Yes.  Rational groups, even.

Firstly, the DMG NPC Barbarian isn't exactly optimized with what he has (I'm using him simply because it's less work for me to just grab the statistics than to build a good Barbarian).  There's probably a Shock Trooper Leap Attack Barbarian-5 build out there somewhere that'll take out the Natural Bonded Ape on a Charge in one hit, while being able to survive two or three rounds of pounding from the Ape.

Secondly, the DMG NPC Barbarian doesn't have grand stats; he has the elite array, which is a 25 point buy distributed in an ok, but not optimal, manner.  The PC Barbarian is quite possibly on a 32 point buy distributed more optimally, with more equipment distributed more optimally.

Thirdly, some parties don't have all roles covered - if the Meat shield role is otherwise missing, then it's fine for the Druid to do this, as the ape isn't overshadowing a PC (which is usually what causes problems more than the rest).
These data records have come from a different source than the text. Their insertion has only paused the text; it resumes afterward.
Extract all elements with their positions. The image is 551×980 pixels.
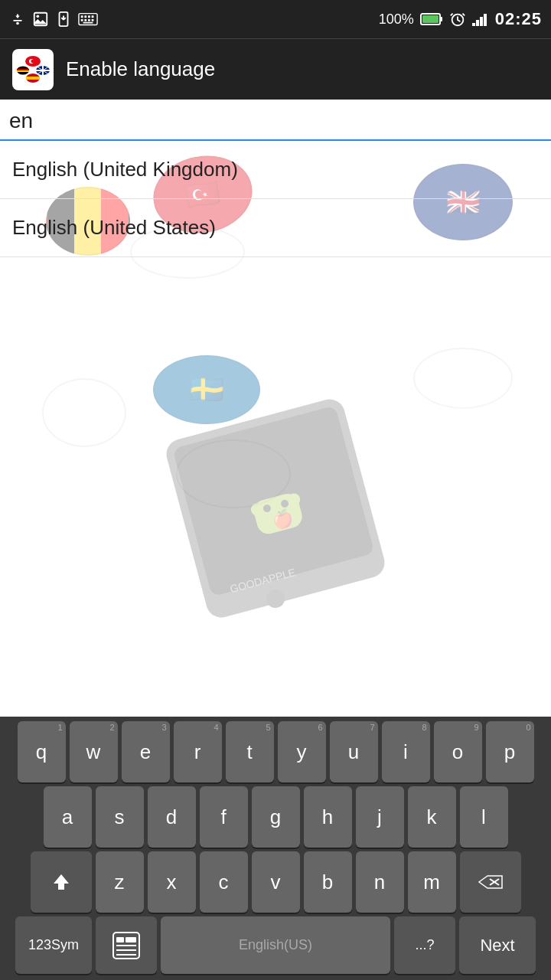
key-c[interactable]: c [200, 851, 248, 913]
key-r[interactable]: 4r [174, 721, 222, 782]
keyboard-row-4: 123Sym English(US) ...? Next [3, 916, 548, 974]
svg-rect-8 [92, 15, 94, 18]
battery-text: 100% [379, 11, 414, 28]
app-bar: Enable language [0, 38, 551, 100]
svg-rect-49 [116, 937, 124, 942]
app-icon [12, 49, 54, 90]
svg-rect-21 [484, 14, 487, 26]
key-v[interactable]: v [252, 851, 300, 913]
status-icons-right: 100% 02:25 [379, 9, 542, 29]
key-d[interactable]: d [148, 786, 196, 848]
svg-point-2 [37, 15, 40, 18]
battery-icon [420, 12, 443, 26]
key-t[interactable]: 5t [226, 721, 274, 782]
usb-icon [9, 11, 26, 28]
key-shift[interactable] [31, 851, 92, 913]
svg-rect-52 [116, 949, 136, 951]
status-time: 02:25 [495, 9, 542, 29]
svg-point-25 [31, 59, 34, 62]
keyboard-row-2: a s d f g h j k l [3, 786, 548, 848]
key-k[interactable]: k [408, 786, 456, 848]
key-y[interactable]: 6y [278, 721, 326, 782]
svg-point-0 [16, 22, 19, 25]
app-logo [15, 52, 51, 87]
key-a[interactable]: a [44, 786, 92, 848]
signal-icon [472, 12, 489, 26]
key-m[interactable]: m [408, 851, 456, 913]
status-icons-left [9, 11, 98, 28]
svg-rect-51 [116, 945, 136, 946]
alarm-icon [449, 11, 466, 28]
key-g[interactable]: g [252, 786, 300, 848]
svg-rect-7 [88, 15, 90, 18]
search-input[interactable] [9, 106, 542, 139]
key-backspace[interactable] [460, 851, 521, 913]
svg-rect-53 [116, 954, 136, 956]
key-o[interactable]: 9o [434, 721, 482, 782]
status-bar: 100% 02:25 [0, 0, 551, 38]
key-p[interactable]: 0p [486, 721, 534, 782]
svg-rect-15 [440, 17, 442, 21]
svg-rect-11 [88, 19, 90, 21]
key-n[interactable]: n [356, 851, 404, 913]
key-s[interactable]: s [96, 786, 144, 848]
key-z[interactable]: z [96, 851, 144, 913]
key-x[interactable]: x [148, 851, 196, 913]
search-area [0, 100, 551, 141]
svg-rect-20 [480, 17, 483, 26]
svg-rect-13 [83, 22, 93, 24]
flag-italy [42, 378, 126, 447]
svg-rect-19 [476, 20, 479, 26]
key-q[interactable]: 1q [18, 721, 66, 782]
language-item-us[interactable]: English (United States) [0, 199, 551, 257]
key-l[interactable]: l [460, 786, 508, 848]
key-next[interactable]: Next [459, 916, 536, 974]
svg-rect-18 [472, 23, 475, 26]
key-f[interactable]: f [200, 786, 248, 848]
key-emoji[interactable] [96, 916, 157, 974]
content-area: 🇹🇷 🇬🇧 🇸🇪 [0, 141, 551, 623]
key-u[interactable]: 7u [330, 721, 378, 782]
app-title: Enable language [66, 57, 215, 81]
svg-rect-10 [84, 19, 86, 21]
phone-illustration: 🍎 GOODAPPLE [122, 394, 429, 623]
key-w[interactable]: 2w [70, 721, 118, 782]
keyboard: 1q 2w 3e 4r 5t 6y 7u 8i 9o 0p a s [0, 717, 551, 980]
key-j[interactable]: j [356, 786, 404, 848]
keyboard-icon [78, 12, 98, 26]
svg-rect-32 [26, 77, 40, 80]
svg-rect-34 [17, 69, 29, 70]
keyboard-row-3: z x c v b n m [3, 851, 548, 913]
svg-rect-16 [422, 15, 439, 23]
svg-rect-9 [81, 19, 83, 21]
svg-rect-12 [92, 19, 94, 21]
key-e[interactable]: 3e [122, 721, 170, 782]
image-icon [32, 11, 49, 28]
svg-rect-50 [126, 937, 136, 942]
key-i[interactable]: 8i [382, 721, 430, 782]
svg-rect-35 [17, 70, 29, 72]
key-123sym[interactable]: 123Sym [15, 916, 92, 974]
keyboard-row-1: 1q 2w 3e 4r 5t 6y 7u 8i 9o 0p [3, 721, 548, 782]
key-b[interactable]: b [304, 851, 352, 913]
key-h[interactable]: h [304, 786, 352, 848]
key-dots[interactable]: ...? [394, 916, 455, 974]
phone-icon [55, 11, 72, 28]
key-space[interactable]: English(US) [161, 916, 390, 974]
svg-rect-6 [84, 15, 86, 18]
svg-rect-5 [81, 15, 83, 18]
language-item-uk[interactable]: English (United Kingdom) [0, 141, 551, 199]
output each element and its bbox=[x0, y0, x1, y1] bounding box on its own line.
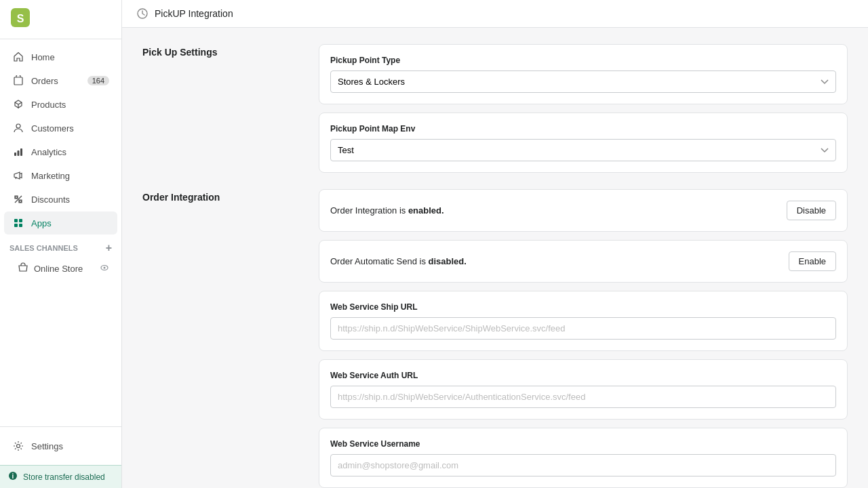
sidebar-item-home[interactable]: Home bbox=[4, 45, 117, 68]
svg-point-3 bbox=[16, 124, 20, 128]
sidebar-item-apps-label: Apps bbox=[31, 218, 52, 228]
sidebar-item-products[interactable]: Products bbox=[4, 93, 117, 116]
products-icon bbox=[12, 98, 24, 110]
main-area: PickUP Integration Pick Up Settings Pick… bbox=[122, 0, 868, 488]
apps-icon bbox=[12, 217, 24, 229]
pickup-point-type-select[interactable]: Stores & Lockers Stores Only Lockers Onl… bbox=[330, 70, 836, 93]
web-service-ship-url-label: Web Service Ship URL bbox=[330, 302, 836, 312]
pickup-point-map-env-label: Pickup Point Map Env bbox=[330, 124, 836, 134]
web-service-ship-url-input[interactable] bbox=[330, 317, 836, 340]
order-integration-status-text: Order Integration is enabled. bbox=[330, 205, 444, 216]
svg-rect-4 bbox=[14, 152, 16, 156]
pickup-point-map-env-select[interactable]: Test Production bbox=[330, 139, 836, 161]
sidebar-item-marketing[interactable]: Marketing bbox=[4, 164, 117, 187]
svg-point-8 bbox=[20, 201, 22, 203]
sidebar-item-analytics-label: Analytics bbox=[31, 147, 66, 157]
svg-rect-10 bbox=[19, 219, 22, 222]
sidebar-item-discounts[interactable]: Discounts bbox=[4, 188, 117, 211]
topbar: PickUP Integration bbox=[122, 0, 868, 28]
online-store-eye-icon[interactable] bbox=[100, 263, 109, 274]
settings-icon bbox=[12, 440, 24, 452]
online-store-icon bbox=[18, 262, 28, 275]
sidebar-item-products-label: Products bbox=[31, 100, 66, 110]
pickup-point-type-card: Pickup Point Type Stores & Lockers Store… bbox=[319, 44, 848, 104]
sidebar-settings-section: Settings bbox=[0, 426, 121, 465]
store-transfer-banner: i Store transfer disabled bbox=[0, 465, 121, 488]
order-auto-send-text: Order Automatic Send is disabled. bbox=[330, 256, 467, 266]
sales-channels-header: SALES CHANNELS + bbox=[0, 235, 121, 257]
svg-rect-6 bbox=[20, 148, 22, 156]
sidebar-navigation: Home Orders 164 Products Customers bbox=[0, 39, 121, 426]
svg-point-7 bbox=[16, 197, 18, 199]
store-transfer-label: Store transfer disabled bbox=[23, 472, 105, 482]
order-integration-status-row: Order Integration is enabled. Disable bbox=[330, 201, 836, 220]
sidebar-item-apps[interactable]: Apps bbox=[4, 211, 117, 235]
sidebar-item-customers-label: Customers bbox=[31, 123, 74, 134]
orders-badge: 164 bbox=[87, 76, 109, 85]
web-service-username-input[interactable] bbox=[330, 454, 836, 476]
sidebar-item-home-label: Home bbox=[31, 52, 55, 62]
sidebar-item-settings[interactable]: Settings bbox=[4, 434, 117, 458]
disable-order-integration-button[interactable]: Disable bbox=[787, 201, 836, 220]
order-auto-send-card: Order Automatic Send is disabled. Enable bbox=[319, 240, 848, 283]
svg-rect-5 bbox=[18, 150, 20, 156]
enable-order-auto-send-button[interactable]: Enable bbox=[789, 251, 836, 271]
content-area: Pick Up Settings Pickup Point Type Store… bbox=[122, 28, 868, 488]
sidebar-item-orders-label: Orders bbox=[31, 76, 58, 86]
order-integration-section: Order Integration Order Integration is e… bbox=[142, 189, 848, 488]
svg-point-15 bbox=[17, 445, 20, 448]
analytics-icon bbox=[12, 146, 24, 158]
web-service-auth-url-card: Web Service Auth URL bbox=[319, 359, 848, 420]
svg-rect-11 bbox=[14, 224, 18, 227]
pickup-point-type-label: Pickup Point Type bbox=[330, 56, 836, 65]
add-sales-channel-icon[interactable]: + bbox=[106, 242, 112, 254]
order-auto-send-row: Order Automatic Send is disabled. Enable bbox=[330, 251, 836, 271]
sidebar: S Home Orders 164 Products C bbox=[0, 0, 122, 488]
shopify-logo-icon: S bbox=[11, 8, 30, 27]
sidebar-logo: S bbox=[0, 0, 121, 39]
order-integration-label: Order Integration bbox=[142, 189, 305, 488]
svg-point-14 bbox=[104, 267, 106, 269]
pickup-point-map-env-card: Pickup Point Map Env Test Production bbox=[319, 113, 848, 173]
web-service-auth-url-input[interactable] bbox=[330, 386, 836, 408]
web-service-ship-url-card: Web Service Ship URL bbox=[319, 291, 848, 351]
svg-rect-2 bbox=[14, 77, 22, 85]
sidebar-item-customers[interactable]: Customers bbox=[4, 117, 117, 140]
order-integration-cards: Order Integration is enabled. Disable Or… bbox=[319, 189, 848, 488]
sidebar-item-discounts-label: Discounts bbox=[31, 195, 70, 205]
home-icon bbox=[12, 51, 24, 63]
pickup-settings-cards: Pickup Point Type Stores & Lockers Store… bbox=[319, 44, 848, 173]
discounts-icon bbox=[12, 193, 24, 205]
svg-rect-12 bbox=[19, 224, 22, 227]
sidebar-item-orders[interactable]: Orders 164 bbox=[4, 69, 117, 92]
pickup-settings-section: Pick Up Settings Pickup Point Type Store… bbox=[142, 44, 848, 173]
orders-icon bbox=[12, 75, 24, 87]
info-icon: i bbox=[8, 471, 18, 483]
sidebar-item-marketing-label: Marketing bbox=[31, 171, 70, 181]
order-integration-status-card: Order Integration is enabled. Disable bbox=[319, 189, 848, 232]
customers-icon bbox=[12, 122, 24, 134]
web-service-username-label: Web Service Username bbox=[330, 439, 836, 449]
sidebar-settings-label: Settings bbox=[31, 441, 63, 451]
pickup-icon bbox=[136, 7, 149, 20]
sidebar-item-analytics[interactable]: Analytics bbox=[4, 140, 117, 163]
svg-rect-9 bbox=[14, 219, 18, 222]
sidebar-item-online-store-label: Online Store bbox=[34, 264, 83, 274]
svg-text:S: S bbox=[17, 13, 24, 24]
web-service-auth-url-label: Web Service Auth URL bbox=[330, 371, 836, 380]
pickup-settings-label: Pick Up Settings bbox=[142, 44, 305, 173]
sidebar-item-online-store[interactable]: Online Store bbox=[4, 258, 117, 280]
topbar-title: PickUP Integration bbox=[155, 8, 233, 19]
web-service-username-card: Web Service Username bbox=[319, 428, 848, 488]
svg-text:i: i bbox=[12, 472, 14, 480]
marketing-icon bbox=[12, 169, 24, 182]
Fourth, some parties don't mind cheesy characters; as long as basically everyone in the party is roughly equally cheesy, the DM can simply step up the CR of opponents to compensate.

Fifth, the DMG NPC Barbarian will win if played intelligently - he's got a bow, and he can move faster (if he sheds that silly Medium armor, he goes 40 feet per round).  One round of Withdrawing, and the Barbarian is out of Charge range on the Ape (20 foot lead).  If he thereafter runs, he picks up another 40 feet of lead each round.  On Round 1, he Withdrawls; round 2, he runs.  On round 3, he's 60 feet away from the Ape, so fires his bow and moves 40 feet further away - ape catches up only on a Run (and thus can't attack).  Barbarian repeats the procedure.  It'll take an age, and a large open area, but the Barbarian WILL win.  Just not in a slugfest like the class is built for.

Three and four are situational, but if either is present, it's perfectly OK for the Druid to Natural Bond this way all by their lonesome.  One, two, and five are pretty much universal for mechanics-skilled Barbarian players, and will keep the Ape from outshining the Barbarian at lower levels.